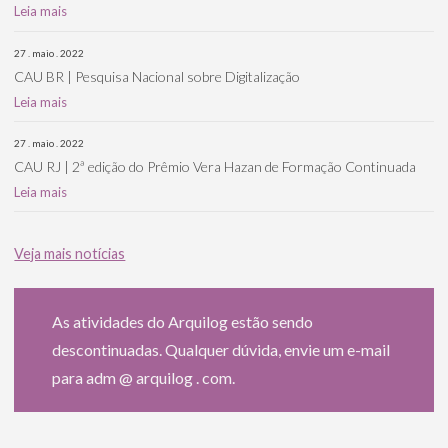
Leia mais
27 . maio . 2022
CAU BR | Pesquisa Nacional sobre Digitalização
Leia mais
27 . maio . 2022
CAU RJ | 2ª edição do Prêmio Vera Hazan de Formação Continuada
Leia mais
Veja mais notícias
As atividades do Arquilog estão sendo
descontinuadas. Qualquer dúvida, envie um e-mail
para adm @ arquilog . com.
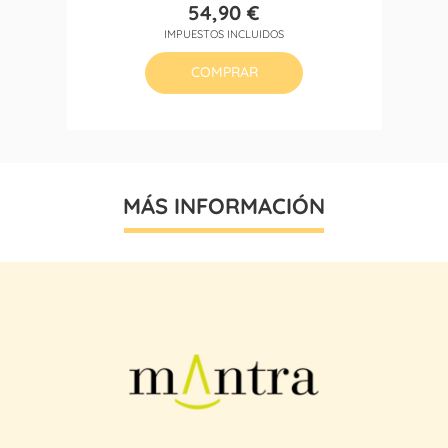
54,90 €
Precio
IMPUESTOS INCLUIDOS
COMPRAR
MÁS INFORMACIÓN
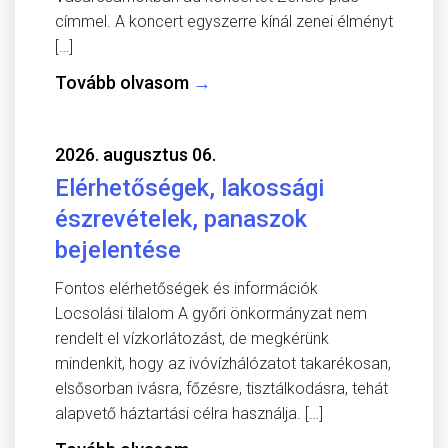
címmel. A koncert egyszerre kínál zenei élményt
[…]
Tovább olvasom
→
2026. augusztus 06.
Elérhetőségek, lakossági
észrevételek, panaszok
bejelentése
Fontos elérhetőségek és információk
Locsolási tilalom A győri önkormányzat nem
rendelt el vízkorlátozást, de megkérünk
mindenkit, hogy az ivóvízhálózatot takarékosan,
elsősorban ivásra, főzésre, tisztálkodásra, tehát
alapvető háztartási célra használja. […]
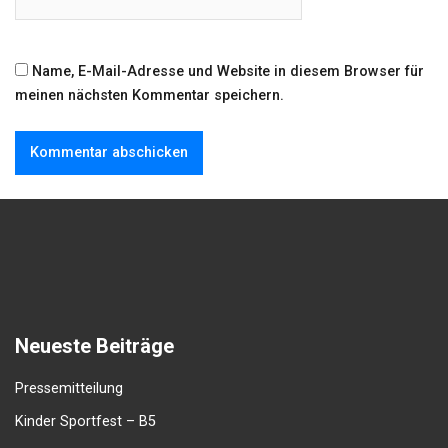
Name, E-Mail-Adresse und Website in diesem Browser für
meinen nächsten Kommentar speichern.
Neueste Beiträge
Pressemitteilung
Kinder Sportfest – B5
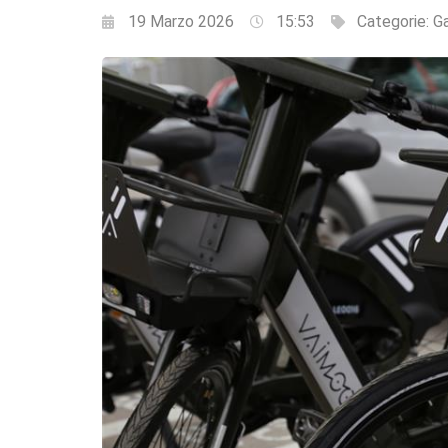
19 Marzo 2026
15:53
Categorie:
Ga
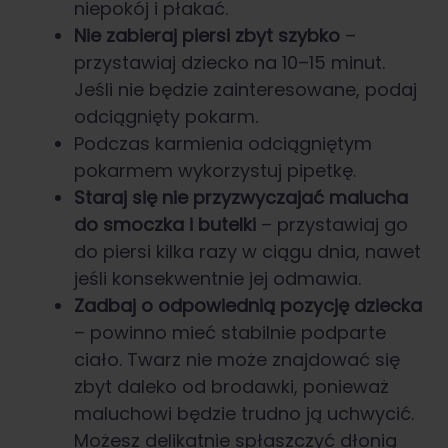
niepokój i płakać.
Nie zabieraj piersi zbyt szybko
–
przystawiaj dziecko na 10–15 minut.
Jeśli nie będzie zainteresowane, podaj
odciągnięty pokarm.
Podczas karmienia odciągniętym
pokarmem wykorzystuj pipetkę.
Staraj się nie przyzwyczajać malucha
do smoczka i butelki
– przystawiaj go
do piersi kilka razy w ciągu dnia, nawet
jeśli konsekwentnie jej odmawia.
Zadbaj o odpowiednią pozycję dziecka
– powinno mieć stabilnie podparte
ciało. Twarz nie może znajdować się
zbyt daleko od brodawki, ponieważ
maluchowi będzie trudno ją uchwycić.
Możesz delikatnie spłaszczyć dłonią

☆ ☆ ☆

The task
Wherever the word "przystawiaj" occurs in a line of the listing, copy that line.

Your solution
przystawiaj dziecko na 10–15 minut.
– przystawiaj go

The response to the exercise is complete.